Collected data
━━━━━━
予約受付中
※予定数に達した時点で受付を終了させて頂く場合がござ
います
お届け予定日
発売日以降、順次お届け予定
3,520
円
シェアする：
━━━━━━
#### Your instructions:
Using the data above, print every record exactly as shown.

#### Written solution:
予約受付中
※予定数に達した時点で受付を終了させて頂く場合がござ
います
お届け予定日
発売日以降、順次お届け予定
3,520
円
シェアする：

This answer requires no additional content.